▶ [Exercise prompt] Set down the entries again word for word, without any of the images.

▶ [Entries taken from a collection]
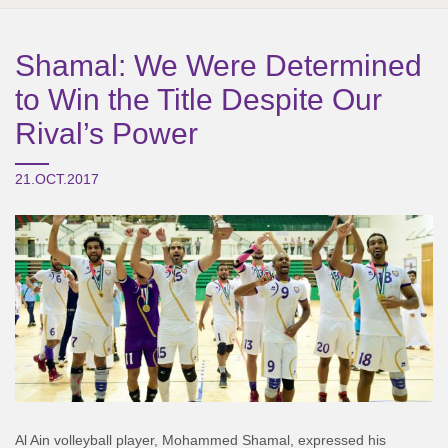
Shamal: We Were Determined
to Win the Title Despite Our
Rival’s Power
21.OCT.2017
Al Ain volleyball player, Mohammed Shamal, expressed his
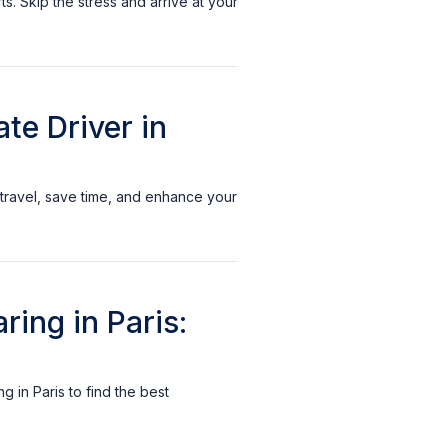
ts. Skip the stress and arrive at your
te Driver in
r travel, save time, and enhance your
ring in Paris:
 in Paris to find the best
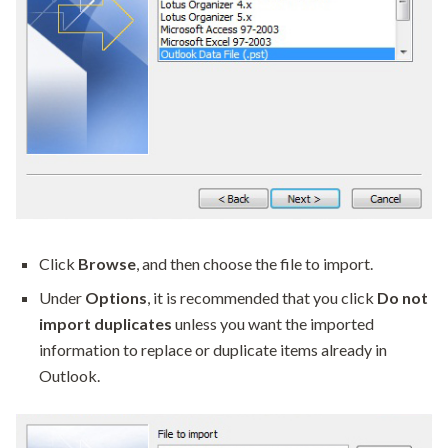
Click
Browse
, and then choose the file to import.
Under
Options
, it is recommended that you click
Do not
import duplicates
unless you want the imported
information to replace or duplicate items already in
Outlook.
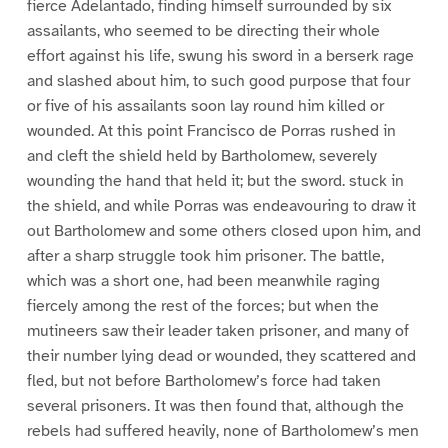
fierce Adelantado, finding himself surrounded by six
assailants, who seemed to be directing their whole
effort against his life, swung his sword in a berserk rage
and slashed about him, to such good purpose that four
or five of his assailants soon lay round him killed or
wounded. At this point Francisco de Porras rushed in
and cleft the shield held by Bartholomew, severely
wounding the hand that held it; but the sword. stuck in
the shield, and while Porras was endeavouring to draw it
out Bartholomew and some others closed upon him, and
after a sharp struggle took him prisoner. The battle,
which was a short one, had been meanwhile raging
fiercely among the rest of the forces; but when the
mutineers saw their leader taken prisoner, and many of
their number lying dead or wounded, they scattered and
fled, but not before Bartholomew’s force had taken
several prisoners. It was then found that, although the
rebels had suffered heavily, none of Bartholomew’s men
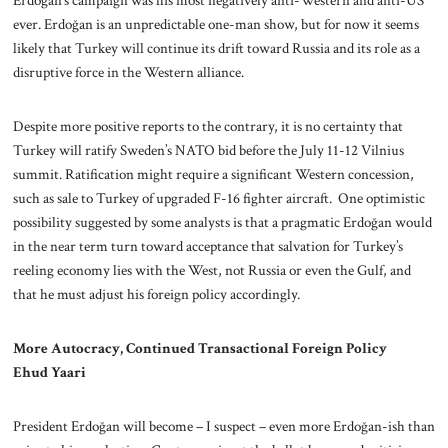
Erdoğan’s campaign was his most negatively anti-Western and anti-US
ever. Erdoğan is an unpredictable one-man show, but for now it seems
likely that Turkey will continue its drift toward Russia and its role as a
disruptive force in the Western alliance.
Despite more positive reports to the contrary, it is no certainty that
Turkey will ratify Sweden’s NATO bid before the July 11-12 Vilnius
summit. Ratification might require a significant Western concession,
such as sale to Turkey of upgraded F-16 fighter aircraft. One optimistic
possibility suggested by some analysts is that a pragmatic Erdoğan would
in the near term turn toward acceptance that salvation for Turkey’s
reeling economy lies with the West, not Russia or even the Gulf, and
that he must adjust his foreign policy accordingly.
More Autocracy, Continued Transactional Foreign Policy
Ehud Yaari
President Erdoğan will become – I suspect – even more Erdoğan-ish than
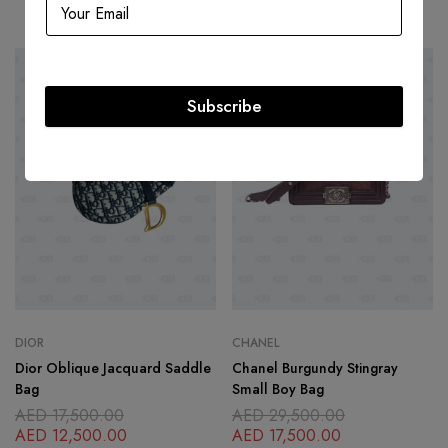
Related products
SOLD
OUT
-41%
Subscribe
DIOR
CHANEL
Dior Oblique Jacquard Saddle
Chanel Burgundy Stingray
Bag
Small Boy Bag
AED
17,500.00
AED
29,500.00
AED
12,500.00
AED
17,500.00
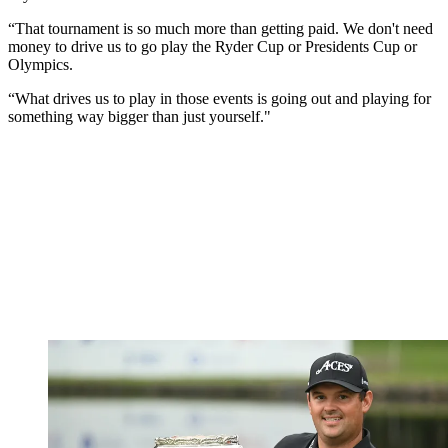
“That tournament is so much more than getting paid. We don't need
money to drive us to go play the Ryder Cup or Presidents Cup or
Olympics.
“What drives us to play in those events is going out and playing for
something way bigger than just yourself."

▶ [Written response]
Shamal: We Were Determined
to Win the Title Despite Our
Rival’s Power
21.OCT.2017
Al Ain volleyball player, Mohammed Shamal, expressed his
ts. Skip the stress and arrive at your
te Driver in
r travel, save time, and enhance your
ring in Paris:
 in Paris to find the best
Click
Browse
, and then choose the file to import.
Under
Options
, it is recommended that you click
Do not
import duplicates
unless you want the imported
information to replace or duplicate items already in
Outlook.
fierce Adelantado, finding himself surrounded by six
assailants, who seemed to be directing their whole
effort against his life, swung his sword in a berserk rage
and slashed about him, to such good purpose that four
or five of his assailants soon lay round him killed or
wounded. At this point Francisco de Porras rushed in
and cleft the shield held by Bartholomew, severely
wounding the hand that held it; but the sword. stuck in
the shield, and while Porras was endeavouring to draw it
out Bartholomew and some others closed upon him, and
after a sharp struggle took him prisoner. The battle,
which was a short one, had been meanwhile raging
fiercely among the rest of the forces; but when the
mutineers saw their leader taken prisoner, and many of
their number lying dead or wounded, they scattered and
fled, but not before Bartholomew’s force had taken
several prisoners. It was then found that, although the
rebels had suffered heavily, none of Bartholomew’s men
Erdoğan’s campaign was his most negatively anti-Western and anti-US
ever. Erdoğan is an unpredictable one-man show, but for now it seems
likely that Turkey will continue its drift toward Russia and its role as a
disruptive force in the Western alliance.
Despite more positive reports to the contrary, it is no certainty that
Turkey will ratify Sweden’s NATO bid before the July 11-12 Vilnius
summit. Ratification might require a significant Western concession,
such as sale to Turkey of upgraded F-16 fighter aircraft. One optimistic
possibility suggested by some analysts is that a pragmatic Erdoğan would
in the near term turn toward acceptance that salvation for Turkey’s
reeling economy lies with the West, not Russia or even the Gulf, and
that he must adjust his foreign policy accordingly.
More Autocracy, Continued Transactional Foreign Policy
Ehud Yaari
President Erdoğan will become – I suspect – even more Erdoğan-ish than
Related products
SOLD
OUT
-41%
Subscribe
DIOR
CHANEL
Dior Oblique Jacquard Saddle
Chanel Burgundy Stingray
Bag
Small Boy Bag
AED
17,500.00
AED
29,500.00
AED
12,500.00
AED
17,500.00
“That tournament is so much more than getting paid. We don't need
money to drive us to go play the Ryder Cup or Presidents Cup or
Olympics.
“What drives us to play in those events is going out and playing for
something way bigger than just yourself."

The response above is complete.